Detrended fluctuation analysis

In stochastic processes, chaos theory and time series analysis, detrended fluctuation analysis (DFA) is a method for determining the statistical self-affinity of a signal. It is useful for analysing time series that appear to be long-memory processes (diverging correlation time, e.g. power-law decaying autocorrelation function) or 1/f noise.

The obtained exponent is similar to the Hurst exponent, except that DFA may also be applied to signals whose underlying statistics (such as mean and variance) or dynamics are non-stationary (changing with time). It is related to measures based upon spectral techniques such as autocorrelation and Fourier transform.

Peng et al. introduced DFA in 1994 in a paper that has been cited over 3,000 times as of 2022^[1] and represents an extension of the (ordinary) fluctuation analysis (FA), which is affected by non-stationarities.

Definition

DFA on a Brownian motion process, with increasing values of ${\displaystyle n}$.

Algorithm

Given: a time series ${\displaystyle x_{1},x_{2},...,x_{N}}$.

Compute its average value ${\displaystyle \langle x\rangle ={\frac {1}{N}}\sum _{t=1}^{N}x_{t}}$.

Sum it into a process ${\displaystyle X_{t}=\sum _{i=1}^{t}(x_{i}-\langle x\rangle )}$. This is the cumulative sum, or profile, of the original time series. For example, the profile of an i.i.d. white noise is a standard random walk.

Select a set ${\displaystyle T=\{n_{1},...,n_{k}\}}$ of integers, such that ${\displaystyle n_{1}<n_{2}<\cdots <n_{k}}$, the smallest ${\displaystyle n_{1}\approx 4}$, the largest ${\displaystyle n_{k}\approx N}$, and the sequence is roughly distributed evenly in log-scale: ${\displaystyle \log(n_{2})-\log(n_{1})\approx \log(n_{3})-\log(n_{2})\approx \cdots }$. In other words, it is approximately a geometric progression.^[2]

For each ${\displaystyle n\in T}$, divide the sequence ${\displaystyle X_{t}}$ into consecutive segments of length ${\displaystyle n}$. Within each segment, compute the least squares straight-line fit (the local trend). Let ${\displaystyle Y_{1,n},Y_{2,n},...,Y_{N,n}}$ be the resulting piecewise-linear fit.

Compute the root-mean-square deviation from the local trend (local fluctuation):$${\displaystyle F(n,i)={\sqrt {{\frac {1}{n}}\sum _{t=in+1}^{in+n}\left(X_{t}-Y_{t,n}\right)^{2}}}.}$$And their root-mean-square is the total fluctuation:

${\displaystyle F(n)={\sqrt {{\frac {1}{N/n}}\sum _{i=1}^{N/n}F(n,i)^{2}}}.}$

(If ${\displaystyle N}$ is not divisible by ${\displaystyle n}$, then one can either discard the remainder of the sequence, or repeat the procedure on the reversed sequence, then take their root-mean-square.^[3])
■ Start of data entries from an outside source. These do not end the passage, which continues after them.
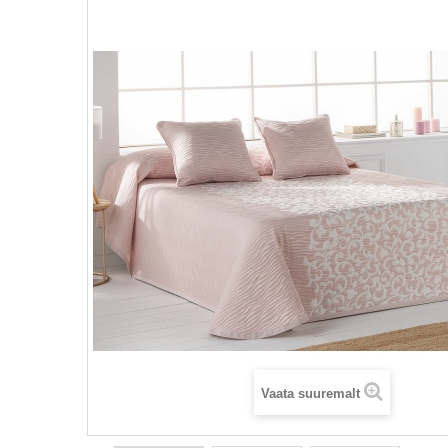
Vaata suuremalt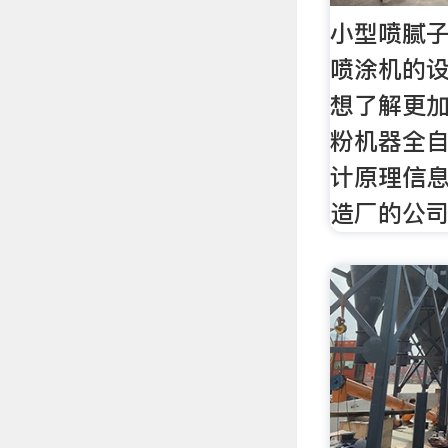
小型喷腻
喷涂机的
想了解更
粉机器全
计原理信
造厂的公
Make the log-log plot ${\displaystyle \log n-\log F(n)}$.^[4][5]

Interpretation

A straight line of slope ${\displaystyle \alpha }$ on the log-log plot indicates a statistical self-affinity of form ${\displaystyle F(n)\propto n^{\alpha }}$. Since ${\displaystyle F(n)}$ monotonically increases with ${\displaystyle n}$, we always have ${\displaystyle \alpha >0}$.

The scaling exponent ${\displaystyle \alpha }$ is a generalization of the Hurst exponent, with the precise value giving information about the series self-correlations:

• ${\displaystyle \alpha <1/2}$: anti-correlated
• ${\displaystyle \alpha \simeq 1/2}$: uncorrelated, white noise
• ${\displaystyle \alpha >1/2}$: correlated
• ${\displaystyle \alpha \simeq 1}$: 1/f-noise, pink noise
• ${\displaystyle \alpha >1}$: non-stationary, unbounded
• ${\displaystyle \alpha \simeq 3/2}$: Brownian noise

Because the expected displacement in an uncorrelated random walk of length N grows like ${\displaystyle {\sqrt {N}}}$, an exponent of ${\displaystyle {\tfrac {1}{2}}}$ would correspond to uncorrelated white noise. When the exponent is between 0 and 1, the result is fractional Gaussian noise.

Pitfalls in interpretation

Though the DFA algorithm always produces a positive number ${\displaystyle \alpha }$ for any time series, it does not necessarily imply that the time series is self-similar. Self-similarity requires the log-log graph to be sufficiently linear over a wide range of ${\displaystyle n}$. Furthermore, a combination of techniques including maximum likelihood estimation (MLE), rather than least-squares has been shown to better approximate the scaling, or power-law, exponent.^[6]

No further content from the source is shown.